The conceptual scaffolding that Rai carefully lays out in the introduction and first two chapters sets the scene for four case studies, where she demonstrates the utility of her approach. The following chapters move from stories of eight women in New Delhi who navigate social reproductive labor (alongside other forms of labor), through a fascinating examination of the costs of commuting (a liminal temporal and spatial activity) focused on three Indian women the reader already met in the previous chapter, and a discussion of the unpaid cost of child caring in the UK’s Midlands, and, finally, to a chapter on the articulation of the future harms the Xolebeni community in South Africa face as global companies push to mine the titanium deposits on their ancestral land. These chapters highlight the different aspects of depletion through social reproduction, where geographical and social location matter, where intergenerational care work depletes the generational care chain (which often operates in tandem with global care chains), and where the depletion of human care is shown to be inextricable from the depletion of the planet.
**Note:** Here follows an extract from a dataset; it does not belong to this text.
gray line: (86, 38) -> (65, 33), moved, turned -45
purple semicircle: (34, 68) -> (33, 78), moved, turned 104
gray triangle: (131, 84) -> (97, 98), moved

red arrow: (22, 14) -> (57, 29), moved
Rai is not content to merely expose harm, however, and woven throughout the book are suggestions for how to respond to the harm that depletion incurs. The book outlines different ways we can and must address the intersectional harms caused by the mal/misrecognition of social reproduction. She discusses mitigation, which consists of mostly individualized solutions; replenishment, which includes substantial changes in social policy, the redistribution of care responsibilities, state investment in social infrastructure and revising how GDP is calculated; and finally, transformation, which consists of struggle and solidarity building—and most importantly, entails thinking anew about practices of world-making.
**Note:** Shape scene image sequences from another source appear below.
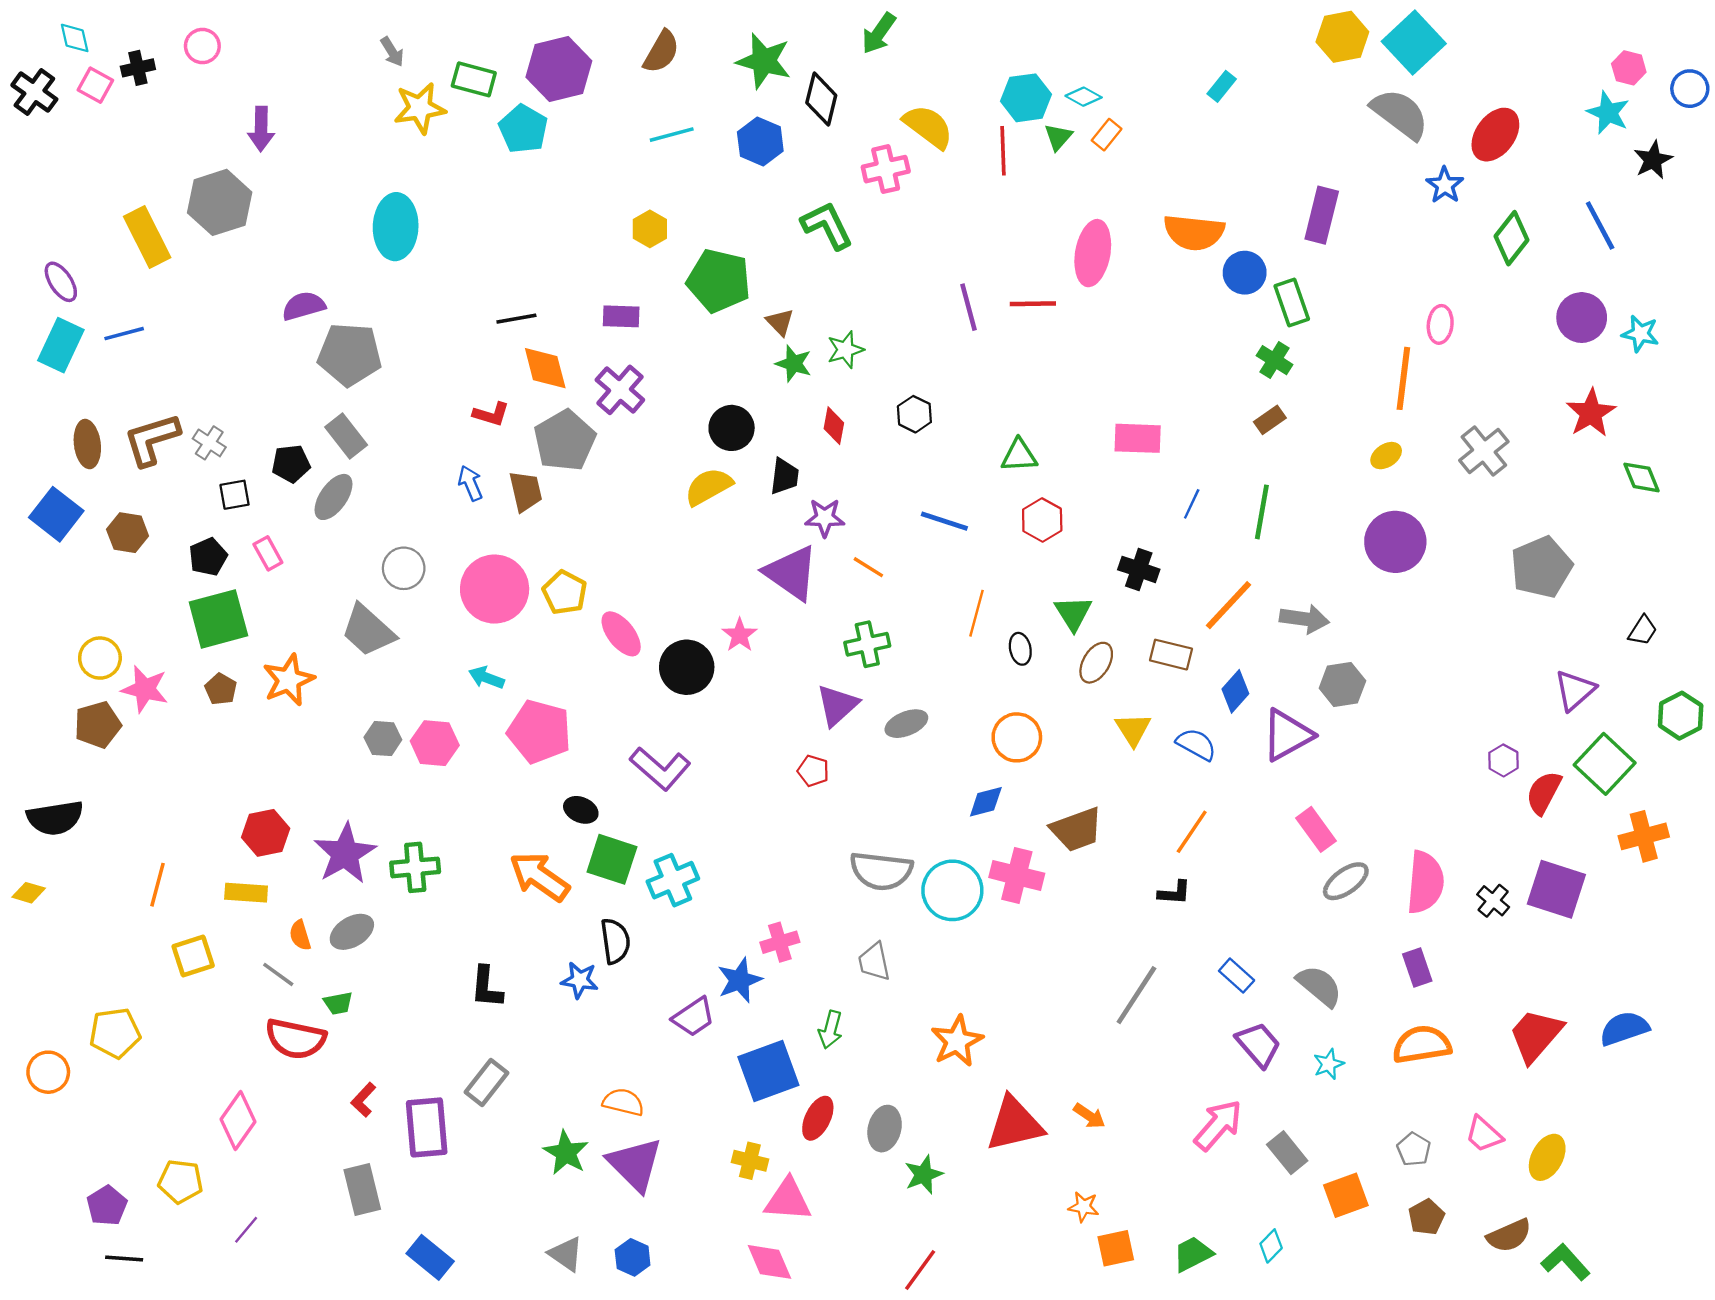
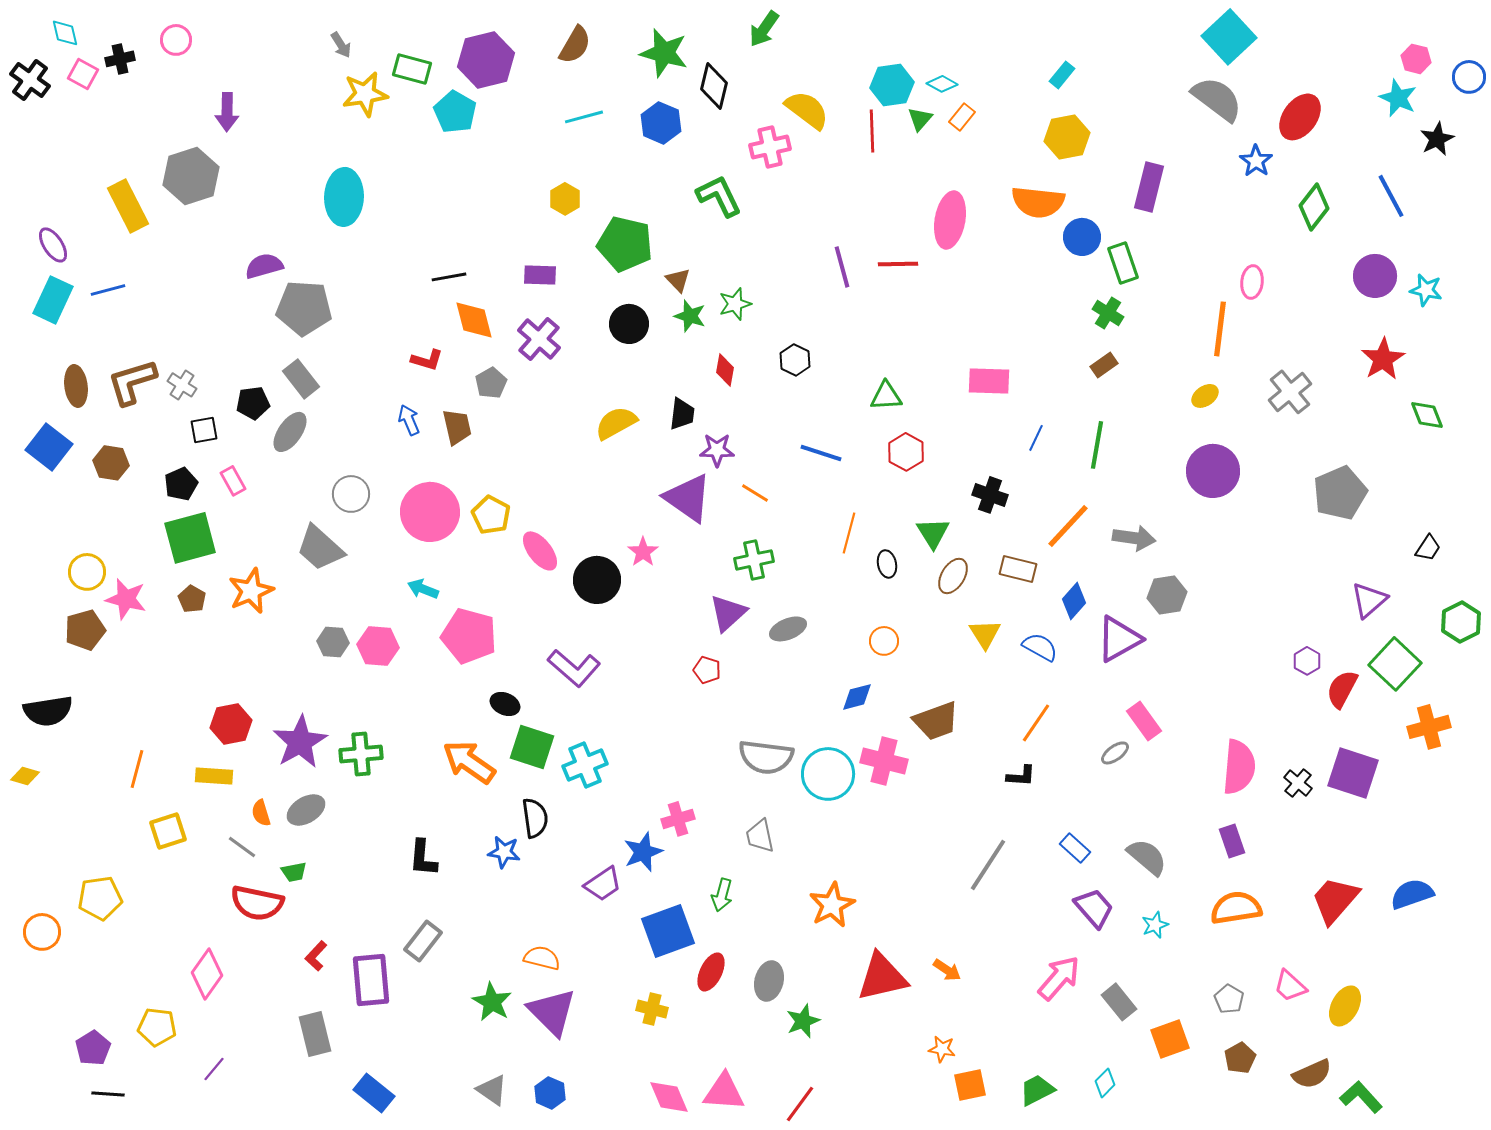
yellow hexagon: (1342, 37) -> (1067, 137), moved
black circle: (732, 428) -> (629, 324), moved
gray pentagon: (565, 441) -> (491, 383), size x0.6
orange circle: (1017, 737) -> (884, 641), size x0.7
gray ellipse: (1346, 881) -> (1115, 753), moved, size x0.7
pink triangle: (788, 1200) -> (724, 1092), moved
As someone who has engaged over the years with the harms generated by neoliberalism and the ways it shapes both human life and how people imagine and experience the world, I do have concerns about the pitfalls—or even the dangers—of attempting to measure depletion in the way Rai proposes. As scholars in the neoliberal university, we have seen just how easily measuring models and metrics can be mobilized for surveillance (and self-surveillance) purposes and end up atomizing and pitting people against each other. I also wonder whether the meticulous work that has gone into developing tools for measuring and addressing depletion or into highlighting the kind of transformative solidarity we need to reverse harm will ever be enough to carry out the change we want to see. But these are reflections on the times we live in, where we are witnessing the rise of authoritarian ultra-nationalist politics, impunity for genocidal violence, and, more generally, an escalating crisis of the liberal democratic order.
The Human Cost of Caring is an ambitious book. Its conceptual frame of depletion is incredibly useful and will undoubtedly have a long afterlife. Moreover, Rai manages to ensure analytic precision, even as she is attentive to and in solidarity with the women and children whose stories she brings to life. These are powerful stories of people across the globe who navigate a world shaped by violence and inequality. Their journeys extract huge costs to their health and well-being, yet they can also and sometimes do generate moments of satisfaction and even joy.